Niemalże wszystkie zawodowe kluby w Holandii (29 na 34, red.) mają grupę chuliganów, którzy walczą z przeciwnikami na łąkach, lasach i w innych odległych miejscach. Coraz bardziej w tak zwane 'freefights' angażują się kibice Feyenoordu Rotterdam. - Z jednej strony, są plusy tego, bowiem dochodzi do coraz mniejszej ilości incydentów na stadionach - mówi przedstawiciel rotterdamskiej policji Frank Paauw. - Ale zauważamy też, że coraz więcej klubów zaczyna mieć grupy chuliganów, którzy są zaangażowani w walki daleko od stadionów - dodaje.
Dopóki kibice nie sprawiają problemów na obiektach piłkarskich, to dla KNVB (Królewski Holenderski Piłki Nożnej, red.) nie jest to problem, który trzeba wziąć mocno pod uwagę. - KNVB i opłacane organizacje są odpowiedzialne przede wszystkim za to, co dzieje się na stadionach - odpowiada federacja. - Oni walczą między sobą, ponieważ jedni mają zakazy stadionowe, omijają zabezpieczenia i nowoczesny system kamer. Ci chuligani szukają zbawienia w przestrzeni publicznej, ponieważ szansa, że zostaną ujęci jest mniejsza - twierdzi KNVB.

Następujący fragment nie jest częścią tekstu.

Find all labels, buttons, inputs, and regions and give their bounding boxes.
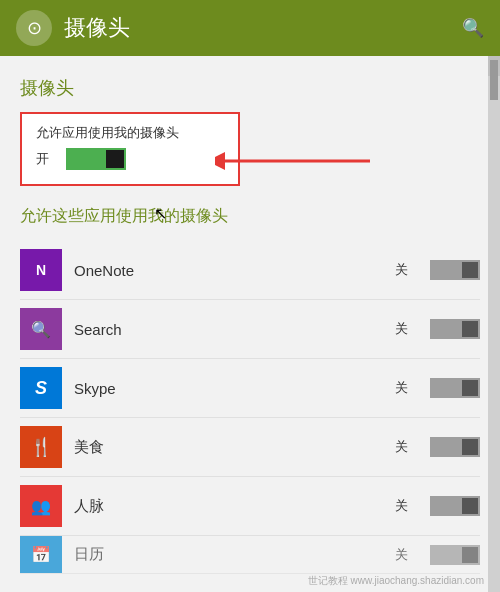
app-item-skype: S Skype 关 [20, 359, 480, 418]
app-item-search: 🔍 Search 关 [20, 300, 480, 359]
search-icon-text: 🔍 [31, 320, 51, 339]
back-icon: ⊙ [27, 19, 42, 37]
calendar-icon: 📅 [20, 536, 62, 574]
toggle-state-label: 开 [36, 150, 54, 168]
people-icon: 👥 [20, 485, 62, 527]
people-status: 关 [395, 497, 408, 515]
onenote-name: OneNote [74, 262, 383, 279]
app-item-onenote: N OneNote 关 [20, 241, 480, 300]
onenote-icon-text: N [36, 262, 46, 278]
section2-title: 允许这些应用使用我的摄像头 [20, 206, 480, 227]
app-item-people: 👥 人脉 关 [20, 477, 480, 536]
watermark: 世记教程 www.jiaochang.shazidian.com [308, 574, 484, 588]
skype-icon-text: S [35, 378, 47, 399]
food-icon-text: 🍴 [30, 436, 52, 458]
app-item-food: 🍴 美食 关 [20, 418, 480, 477]
people-name: 人脉 [74, 497, 383, 516]
toggle-box-label: 允许应用使用我的摄像头 [36, 124, 224, 142]
onenote-status: 关 [395, 261, 408, 279]
calendar-toggle-thumb [462, 547, 478, 563]
scrollbar-thumb[interactable] [490, 60, 498, 100]
calendar-icon-text: 📅 [31, 545, 51, 564]
camera-toggle-box: 允许应用使用我的摄像头 开 [20, 112, 240, 186]
food-name: 美食 [74, 438, 383, 457]
app-list: N OneNote 关 🔍 Search 关 S Skype 关 [20, 241, 480, 574]
search-toggle-thumb [462, 321, 478, 337]
section1-title: 摄像头 [20, 76, 480, 100]
people-toggle-thumb [462, 498, 478, 514]
search-toggle[interactable] [430, 319, 480, 339]
skype-name: Skype [74, 380, 383, 397]
search-app-icon: 🔍 [20, 308, 62, 350]
search-status: 关 [395, 320, 408, 338]
onenote-toggle-thumb [462, 262, 478, 278]
people-icon-text: 👥 [31, 497, 51, 516]
onenote-toggle[interactable] [430, 260, 480, 280]
content-area: 摄像头 允许应用使用我的摄像头 开 ↖ 允许这些应用使用我的摄像头 [0, 56, 500, 592]
search-name: Search [74, 321, 383, 338]
food-status: 关 [395, 438, 408, 456]
onenote-icon: N [20, 249, 62, 291]
calendar-name: 日历 [74, 545, 383, 564]
food-icon: 🍴 [20, 426, 62, 468]
header: ⊙ 摄像头 🔍 [0, 0, 500, 56]
toggle-green [66, 148, 104, 170]
calendar-status: 关 [395, 546, 408, 564]
food-toggle[interactable] [430, 437, 480, 457]
skype-toggle-thumb [462, 380, 478, 396]
skype-icon: S [20, 367, 62, 409]
page-title: 摄像头 [64, 13, 450, 43]
app-item-calendar: 📅 日历 关 [20, 536, 480, 574]
toggle-row: 开 [36, 148, 224, 170]
food-toggle-thumb [462, 439, 478, 455]
search-icon[interactable]: 🔍 [462, 17, 484, 39]
skype-toggle[interactable] [430, 378, 480, 398]
back-button[interactable]: ⊙ [16, 10, 52, 46]
calendar-toggle[interactable] [430, 545, 480, 565]
skype-status: 关 [395, 379, 408, 397]
scrollbar[interactable]: ▲ [488, 56, 500, 592]
toggle-thumb [106, 150, 124, 168]
people-toggle[interactable] [430, 496, 480, 516]
camera-toggle-switch[interactable] [66, 148, 126, 170]
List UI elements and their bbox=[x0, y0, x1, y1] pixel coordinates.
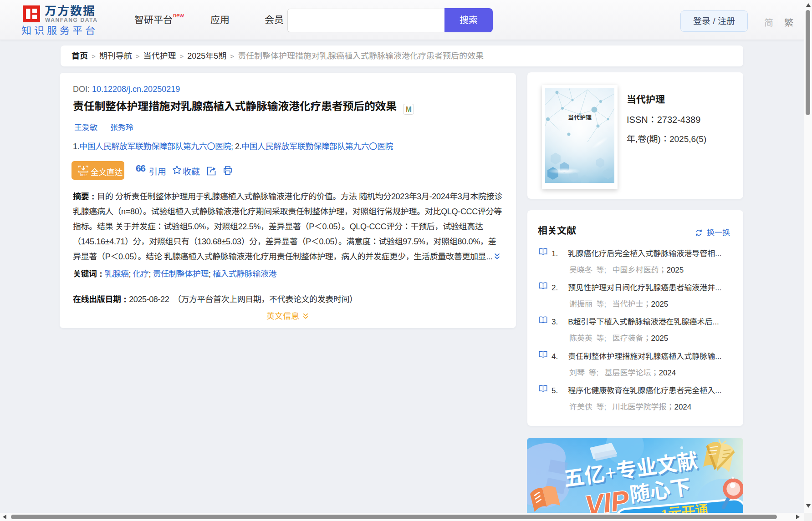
svg-text:M: M bbox=[405, 106, 411, 113]
svg-text:free: free bbox=[80, 172, 87, 177]
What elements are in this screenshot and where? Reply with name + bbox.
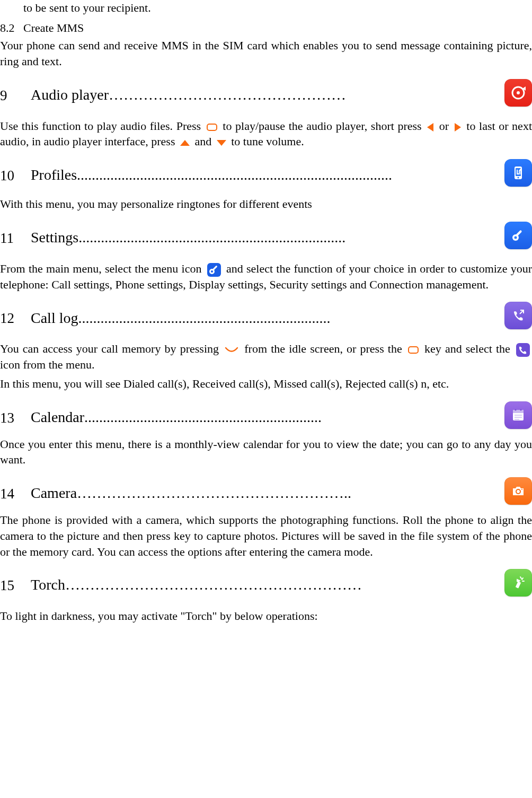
svg-rect-10 [212,265,217,270]
ok-key-icon [408,346,419,354]
text: and [192,135,215,148]
settings-menu-icon [207,263,221,277]
right-arrow-icon [455,123,461,131]
section-12-heading: 12 Call log ............................… [0,302,532,329]
text: from the idle screen, or press the [241,342,406,355]
leader-dots: …………………………………………………… [65,575,497,595]
section-10-heading: 10 Profiles ............................… [0,159,532,187]
svg-rect-7 [516,230,522,236]
leader-dots: ........................................… [77,165,497,185]
text: or [436,119,453,133]
camera-icon [504,477,532,505]
camera-body: The phone is provided with a camera, whi… [0,512,532,559]
leader-dots: ........................................… [78,308,497,328]
subsection-number: 8.2 [0,20,23,36]
text: Use this function to play audio files. P… [0,119,205,133]
leader-dots: ........................................… [84,407,497,427]
call-log-menu-icon [516,343,530,357]
text: icon from the menu. [0,358,94,371]
svg-point-13 [515,409,517,410]
svg-rect-12 [513,410,524,413]
svg-line-23 [522,578,523,580]
leader-dots: ........................................… [78,227,497,248]
torch-icon [504,569,532,597]
section-9-heading: 9 Audio player ………………………………………… [0,79,532,107]
svg-point-19 [517,490,520,493]
call-log-icon [504,302,532,329]
calllog-body-2: In this menu, you will see Dialed call(s… [0,376,532,392]
section-title: Call log [31,308,78,328]
text: key and select the [421,342,514,355]
section-number: 12 [0,303,31,328]
subsection-8-2: 8.2Create MMS [0,20,532,36]
calendar-body: Once you enter this menu, there is a mon… [0,436,532,468]
settings-body: From the main menu, select the menu icon… [0,261,532,293]
section-number: 11 [0,223,31,248]
section-number: 9 [0,81,31,105]
section-13-heading: 13 Calendar ............................… [0,401,532,429]
section-number: 13 [0,403,31,427]
down-arrow-icon [217,140,226,146]
profiles-body: With this menu, you may personalize ring… [0,196,532,212]
ok-key-icon [207,124,217,131]
section-14-heading: 14 Camera ……………………………………………….. [0,477,532,505]
audio-player-icon [504,79,532,107]
section-number: 15 [0,571,31,595]
svg-point-14 [520,409,522,410]
svg-point-4 [518,177,519,179]
section-11-heading: 11 Settings ............................… [0,222,532,249]
text: You can access your call memory by press… [0,342,223,355]
leader-dots: ……………………………………………….. [77,483,497,503]
section-15-heading: 15 Torch …………………………………………………… [0,569,532,597]
section-title: Profiles [31,165,77,185]
section-number: 10 [0,161,31,185]
mms-body: Your phone can send and receive MMS in t… [0,38,532,69]
svg-point-9 [211,270,213,273]
section-title: Torch [31,575,65,595]
text: to tune volume. [228,135,304,148]
section-title: Audio player [31,85,109,105]
calendar-icon [504,401,532,429]
call-key-icon [225,346,238,354]
up-arrow-icon [180,140,190,146]
svg-point-20 [521,489,522,490]
section-title: Calendar [31,407,84,427]
section-number: 14 [0,479,31,503]
text: From the main menu, select the menu icon [0,262,205,275]
audio-body: Use this function to play audio files. P… [0,118,532,150]
svg-point-6 [515,236,517,239]
settings-icon [504,222,532,249]
svg-line-22 [520,577,521,578]
continuation-text: to be sent to your recipient. [0,0,532,16]
profiles-icon [504,159,532,187]
torch-body: To light in darkness, you may activate "… [0,608,532,624]
subsection-title: Create MMS [23,21,84,34]
svg-point-1 [517,91,520,94]
leader-dots: ………………………………………… [109,85,497,105]
section-title: Settings [31,227,78,248]
section-title: Camera [31,483,77,503]
text: to play/pause the audio player, short pr… [219,119,425,133]
calllog-body-1: You can access your call memory by press… [0,341,532,373]
left-arrow-icon [427,123,433,131]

Według przeprowadzonych badań, takie grupy mają: Ajax, Almere City FC, AZ, Excelsior, FC Den Bosch, FC Dordrecht, FC Eindhoven, FC Groningen, HFC Haarlem FC Oss, Twente Enschede, FC Utrecht, FC Volendam, Feyenoord Fortuna Sittard Go Ahead Eagles Helmond Sport i Heracles Almelo, MVV NAC Breda, NEC, PEC Zwolle PSV, Roda JC, Heerenveen, Sparta, Vitesse, VVV i Willem II (czasem w połączeniu z kibicami ekip z Belgii).